-
Notifications
You must be signed in to change notification settings - Fork 12
Description
Describe the bug
A model's status may show as FAILED (no base-url available) yet the slurm job is still up and running, taking up resources. It seems like in such cases, vLLM launched successfully. Here is the output of the .err file when this happens:
jq: error: writing output failed: Stale file handle
Loading safetensors checkpoint shards: 0% Completed | 0/4 [00:00<?, ?it/s]
Loading safetensors checkpoint shards: 25% Completed | 1/4 [00:01<00:05, 1.72s/it]
Loading safetensors checkpoint shards: 50% Completed | 2/4 [00:03<00:03, 1.87s/it]

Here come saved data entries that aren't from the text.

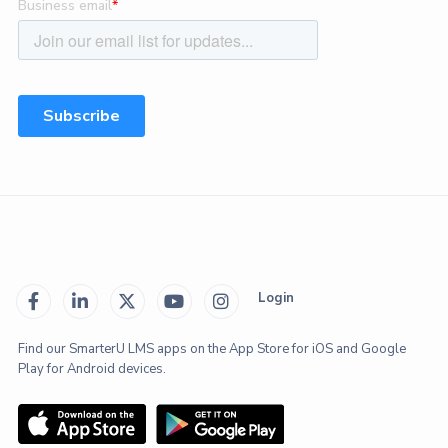
Login





Find our SmarterU LMS apps on the App Store for iOS and Google
Play for Android devices.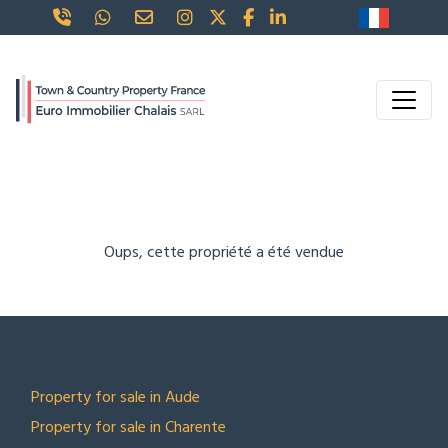
Oups, cette propriété a été vendue
TOP LOCATIONS
Property for sale in Aude
Property for sale in Charente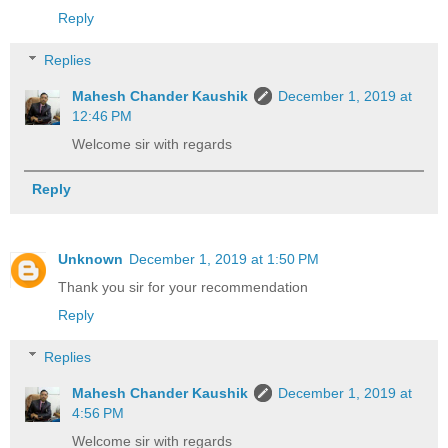
Reply
Replies
Mahesh Chander Kaushik
December 1, 2019 at
12:46 PM
Welcome sir with regards
Reply
Unknown
December 1, 2019 at 1:50 PM
Thank you sir for your recommendation
Reply
Replies
Mahesh Chander Kaushik
December 1, 2019 at
4:56 PM
Welcome sir with regards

Loading safetensors checkpoint shards: 75% Completed | 3/4 [00:05<00:01, 1.94s/it]
Loading safetensors checkpoint shards: 100% Completed | 4/4 [00:07<00:00, 1.87s/it]
Loading safetensors checkpoint shards: 100% Completed | 4/4 [00:07<00:00, 1.87s/it]
(EngineCore_DP0 pid=72)
Capturing CUDA graphs (mixed prefill-decode, PIECEWISE): 100%|██████████| 51/51 [00:06<00:00, 7.40it/s]
Capturing CUDA graphs (decode, FULL): 100%|██████████| 35/35 [00:04<00:00, 7.97it/s]
(APIServer pid=14) INFO: Started server process [14]
(APIServer pid=14) INFO: Waiting for application startup.
(APIServer pid=14) INFO: Application startup complete.
To Reproduce
I used the standard python API call (client.launch_model). The behaviour does not consistently show up.
Following is the most recent occurrence on Killarney:
slurmstepd: error: *** JOB 2241787 ON kn120 CANCELLED AT 2026-02-20T22:41:49 ***
Expected behavior
From the output of vec-inf logs, the models are loaded and running. The status should be READY if this is indeed the case.
Otherwise, if the launch FAILED, the job should end and take up no computing resources.
Screenshots
If applicable, add screenshots to help explain your problem.
Version
v0.8.1
Additional context
Add any other context about the problem here.